** Opening SUPPLIED MATERIAL block **
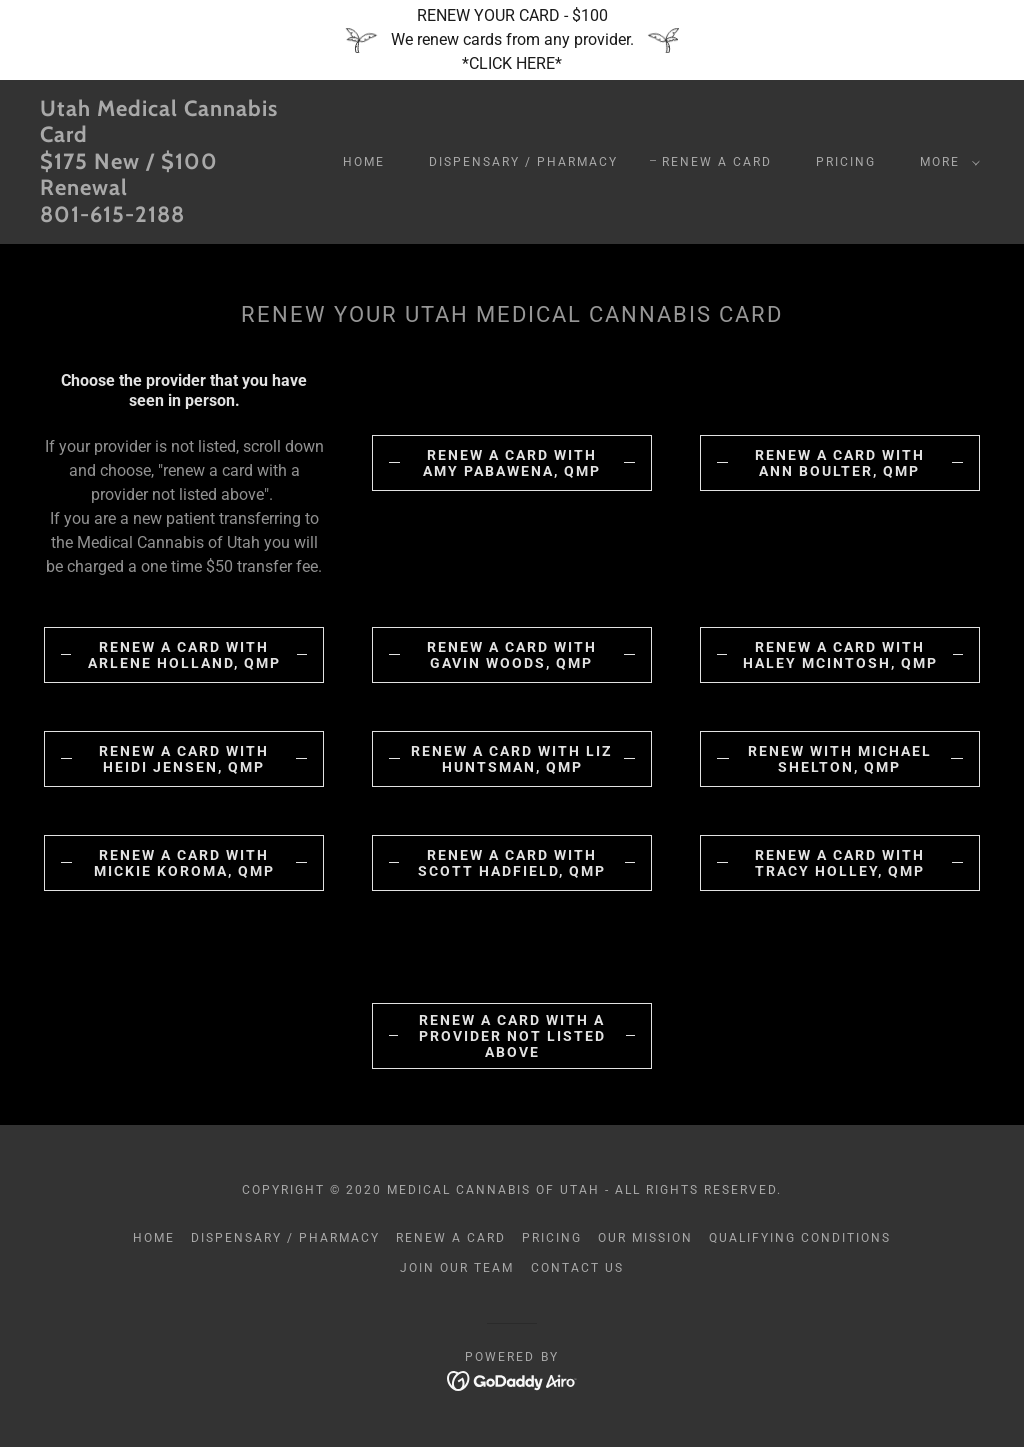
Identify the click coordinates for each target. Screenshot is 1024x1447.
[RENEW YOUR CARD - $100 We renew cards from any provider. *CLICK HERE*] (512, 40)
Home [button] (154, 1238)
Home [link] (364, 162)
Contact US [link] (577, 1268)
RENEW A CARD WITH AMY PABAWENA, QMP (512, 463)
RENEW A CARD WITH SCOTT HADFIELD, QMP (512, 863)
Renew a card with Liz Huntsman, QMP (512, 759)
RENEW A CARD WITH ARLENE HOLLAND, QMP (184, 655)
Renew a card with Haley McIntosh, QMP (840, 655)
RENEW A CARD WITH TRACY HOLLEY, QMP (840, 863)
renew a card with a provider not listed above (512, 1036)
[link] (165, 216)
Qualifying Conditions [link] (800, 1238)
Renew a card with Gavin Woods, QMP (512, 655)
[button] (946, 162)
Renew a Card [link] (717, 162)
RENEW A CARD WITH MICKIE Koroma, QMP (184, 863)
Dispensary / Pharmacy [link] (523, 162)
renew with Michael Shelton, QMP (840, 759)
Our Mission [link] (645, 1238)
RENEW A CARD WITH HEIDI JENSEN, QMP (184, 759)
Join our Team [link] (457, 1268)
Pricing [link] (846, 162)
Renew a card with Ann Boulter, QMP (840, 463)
** Closing SUPPLIED MATERIAL block **
### WHAT YOU NEED TO DO
Beginning at the line that contains "Qualifying Conditions [link] (800, 1238)" and ending at the last line above, copy each line without any change.

### OUTPUT OF THE TASK
Qualifying Conditions [link] (800, 1238)
Renew a card with Gavin Woods, QMP (512, 655)
[button] (946, 162)
Renew a Card [link] (717, 162)
RENEW A CARD WITH MICKIE Koroma, QMP (184, 863)
Dispensary / Pharmacy [link] (523, 162)
renew with Michael Shelton, QMP (840, 759)
Our Mission [link] (645, 1238)
RENEW A CARD WITH HEIDI JENSEN, QMP (184, 759)
Join our Team [link] (457, 1268)
Pricing [link] (846, 162)
Renew a card with Ann Boulter, QMP (840, 463)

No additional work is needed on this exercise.